Opinie

Laat Auschwitz beginpunt van nieuwe toekomst zijn

Auschwitz staat symbool voor heel de Europese erfenis van ”de eeuw van de kampen”. Uit de brokstukken hiervan dient de Europeaan een nieuwe toekomst te fabriceren, betoogt prof. dr. Robert van der Laarse.

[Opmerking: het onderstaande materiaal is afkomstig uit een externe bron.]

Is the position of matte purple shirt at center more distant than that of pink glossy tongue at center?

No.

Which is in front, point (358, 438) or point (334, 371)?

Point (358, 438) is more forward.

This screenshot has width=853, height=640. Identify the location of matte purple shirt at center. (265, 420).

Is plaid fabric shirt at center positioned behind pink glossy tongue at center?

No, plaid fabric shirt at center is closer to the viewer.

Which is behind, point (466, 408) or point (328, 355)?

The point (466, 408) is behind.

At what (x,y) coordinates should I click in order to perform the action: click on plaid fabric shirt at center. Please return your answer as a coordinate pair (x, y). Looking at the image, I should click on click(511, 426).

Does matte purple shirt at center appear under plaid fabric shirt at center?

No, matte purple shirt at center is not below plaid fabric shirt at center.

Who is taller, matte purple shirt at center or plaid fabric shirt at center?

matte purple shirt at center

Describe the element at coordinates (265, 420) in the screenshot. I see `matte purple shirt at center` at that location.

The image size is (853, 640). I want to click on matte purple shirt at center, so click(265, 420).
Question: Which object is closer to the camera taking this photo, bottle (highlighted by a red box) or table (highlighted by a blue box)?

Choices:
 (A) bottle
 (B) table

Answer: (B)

25 January 2012 20:24Gewijzigd op 14 November 2020 18:54
„Het ruïnelandschap van Auschwitz-Birkenau is als centrum van de Holocaust het meest schuldige landschap van Europa geworden.” Foto EPA
„Het ruïnelandschap van Auschwitz-Birkenau is als centrum van de Holocaust het meest schuldige landschap van Europa geworden.” Foto EPA

In heel Europa, zowel in het westen als in het oosten, draaide de omgang met het oorlogsverleden decennialang om vermijden en vergeten. Historische plekken, de ”shattered sites” van de nog nauwelijks begrepen Holocaust, werden als het ware uit het collectieve geheugen gefilterd.

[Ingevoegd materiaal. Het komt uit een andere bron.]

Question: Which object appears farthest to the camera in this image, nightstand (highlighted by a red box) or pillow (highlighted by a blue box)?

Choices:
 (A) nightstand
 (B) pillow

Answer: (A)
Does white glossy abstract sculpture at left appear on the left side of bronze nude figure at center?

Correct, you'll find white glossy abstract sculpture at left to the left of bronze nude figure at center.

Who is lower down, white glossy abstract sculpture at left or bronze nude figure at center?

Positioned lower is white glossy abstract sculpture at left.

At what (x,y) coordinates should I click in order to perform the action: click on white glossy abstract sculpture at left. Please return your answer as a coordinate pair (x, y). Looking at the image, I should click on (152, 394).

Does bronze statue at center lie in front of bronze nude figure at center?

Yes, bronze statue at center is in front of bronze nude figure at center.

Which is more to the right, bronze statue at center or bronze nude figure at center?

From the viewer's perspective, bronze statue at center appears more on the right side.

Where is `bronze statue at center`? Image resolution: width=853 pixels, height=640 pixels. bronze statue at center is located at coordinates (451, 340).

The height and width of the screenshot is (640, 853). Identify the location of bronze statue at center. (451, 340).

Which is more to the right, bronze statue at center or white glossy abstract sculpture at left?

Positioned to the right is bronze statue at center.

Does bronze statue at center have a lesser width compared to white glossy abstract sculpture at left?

Achteraf kan men zich hierover verbazen, maar indertijd verbaasde het niemand. Hoewel de Jodenvervolging in de meeste Europese landen al vanaf de jaren zestig binnen het narratieve raamwerk van de nationale oorlogsgeschiedenis was ingepast, kregen de kampen pas een nieuwe betekenis als ”schuldig landschap” nadat de meeste waren gesloopt.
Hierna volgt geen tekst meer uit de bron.